Die Chance auf einen Zweiteindruck... ist sehr hoch! VILLAGE hat nicht grundlos 2012 den Titel Kennerspiel des Jahres gewonnen. Wieder einmal zeigt sich, dass dieser Preis Spiele in den Fokus rückt, die auch eine Geschichte erzählen. Meist gewinnen aber dann die Spiele den Preis, die den geringsten Themenbezug haben. Bei VILLAGE war das glücklicherweise anders. Denn zumindest ich habe beim Spielen immer das Gefühl, dass hierbei wirklich Dorfgeschichte geschrieben wird. Mein Familienmitglied in der Schreibstube lebt meist länger als mein Schmied – letzterer muss körperlich auch schwerer arbeiten.
Trotzdem bin ich nicht ganz wunschlos glücklich mit der Einbindung der Sterben-Thematik. Mir ist das noch zu berechnend. Ich finde es unglücklich, dass ich als Spieler auswählen darf, welcher meiner Familienmitglieder nun sterben wird. Natürlich ist mir klar, dass dadurch das Spiel strategischer ist und viele Spieler einen zu großen Glücksanteil im Kennerspielsegment eher verabscheuen. Mir wäre es aber trotzdem lieber, wenn man hier z.B. einen weiteren Beutel-Mechanismus wie bei der Kirche oder dem Ziehen der Einflussteine angewandt hätte (für jede aktive Aktion meiner Figuren müsste man persönliche Zeitsteine dieser Dorfmitglieder in den Beutel werfen – und später wird dann aus dem Beutel gezogen, welche Person sterben muss). Das würde für mich besser die Unwägbarkeiten des Lebens abbilden. Aber ich bin eben auch ein Spieler, der mit einem der Thematik zuzusprechenden Glücksanteil sehr gut leben kann.

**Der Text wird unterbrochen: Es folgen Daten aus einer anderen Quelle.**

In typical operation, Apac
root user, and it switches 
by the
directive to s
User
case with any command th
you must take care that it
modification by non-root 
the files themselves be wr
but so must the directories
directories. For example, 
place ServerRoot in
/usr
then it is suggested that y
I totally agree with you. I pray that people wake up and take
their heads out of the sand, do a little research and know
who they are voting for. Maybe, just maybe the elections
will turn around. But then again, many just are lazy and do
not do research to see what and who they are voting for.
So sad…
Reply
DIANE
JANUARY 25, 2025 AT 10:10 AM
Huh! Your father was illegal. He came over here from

Nichtsdestotrotz ist VILLAGE für mich nach den ersten Eindrücken ein herausragendes Spiel. Für tiefer gehende Aussagen müsste ich es aber noch öfters spielen. Zumindest in den wenigen gespielten Partien konnte ich verschiedene unterschiedliche Strategien ähnlich erfolgreich spielen. Durch die zufällige Verteilung der Einflussteine sollte sich auch eine Strategie nicht unbedingt als "die eine Sieg bringende" herausbilden – zumal ja auch immer die Frage ist, welche Strategien die Mitspieler wählen. Hier ist also noch viel Raum für mich zum Erkunden gegeben – auch ohne die mittlerweile zwei erschienenen Erweiterungen.

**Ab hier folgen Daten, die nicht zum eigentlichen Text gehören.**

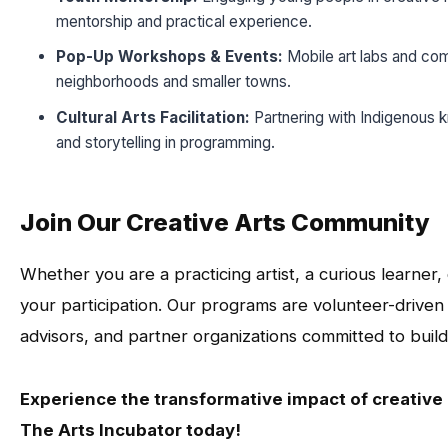
mentorship and practical experience.
Pop-Up Workshops & Events:
Mobile art labs and com
neighborhoods and smaller towns.
Cultural Arts Facilitation:
Partnering with Indigenous k
and storytelling in programming.
Join Our Creative Arts Community
Whether you are a practicing artist, a curious learne
your participation. Our programs are volunteer-drive
advisors, and partner organizations committed to build
Experience the transformative impact of creativ
The Arts Incubator today!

Außerdem fände ich folgendes wünschenswert: wenn jemand mal auf die Idee kommt, typische Eurogames mit einem Legacy-Prinzip zu verbinden, dann sollte dieser bitte ein VILLAGE LEGACY entwickeln. Da könnte bestimmt was sehr interessantes dabei herauskommen!
Wichtiger Hinweis: Dies ist ein Ersteindruck nach wenigen gespielten Partien! Sehr subjektiv und durchaus auch abhängig von Tageslaune, Mitspielern und sonstigen Einflüssen. Bei grundsätzlichem Interesse empfehle das Lesen "richtiger" Rezensionen oder noch besser: ausprobieren!